Former Bush adviser says WikiLeaks disclosures compromise security
SALT LAKE CITY — The disclosures by WikiLeaks of more than 250,000 classified documents are exacting a heavier toll on international U.S. intelligence operations than the media is reporting, warns former University of Utah law professor and retired federal appellate judge Michael McConnell.
A nationally acclaimed constitutional law scholar, from 1987-90 McConnell served on the President's Intelligence Oversight Board, a three-person panel that reported directly to first President Ronald Reagan and then President George H.W. Bush on the efficiency of America's foreign intelligence operations.
"Based on my experience, I think the damage from the recent WikiLeaks affair has been underestimated," McConnell said Thursday. "The government can only make things worse by talking about how bad it is. They can't really say; they have to be kind of closed-mouth about it."
Although many of the WikiLeaks revelations may not appear to be overly damaging at first glance, McConnell believes U.S. interests will invariably suffer as a direct result of intelligence sources becoming compromised.
"I think a lot of people look at it and say, 'Oh wow, what do we know now that we didn't know before?' " he said. "But sources in particular — when (American adversaries) know who's been talking to us, who's been cooperating with us — it's going to make a successful peacekeeping role in places like Afghanistan and Iraq just so much more difficult.
"Something I became aware of by having the highest level of security clearance you can have is how damaging leaks can be even when the immediate subject matter does not seem to be that important but because of what the enemy can learn about methods and sources. Even seemingly innocuous information can be very damaging."

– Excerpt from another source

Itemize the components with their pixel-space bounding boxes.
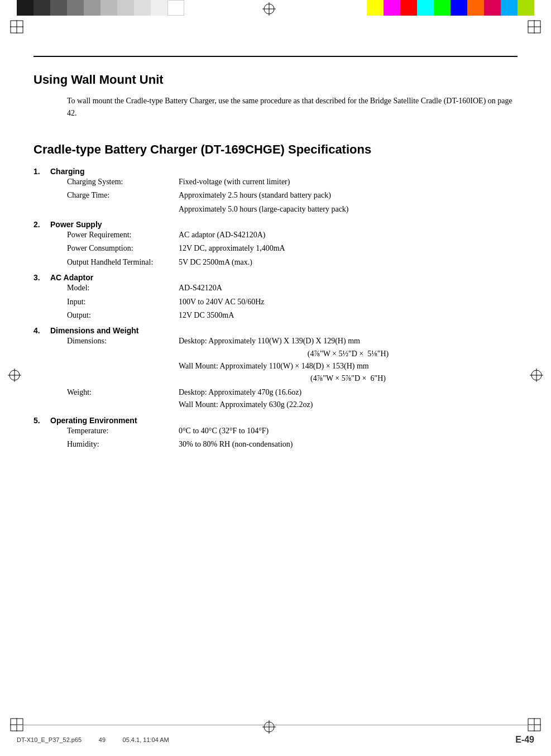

McConnell, 55, worked as a professor at the University of Utah S.J. Quinney College of Law from 1997-2009. He joined the U.S. 10th Circuit Court of Appeals in 2002 after being nominated by President George W. Bush. Following seven years teaching part time at the U. and serving on the 10th Circuit bench, McConnell resigned both positions last year to become director of the Stanford Constitutional Law Center. He is a member of the Deseret News Editorial Advisory Board.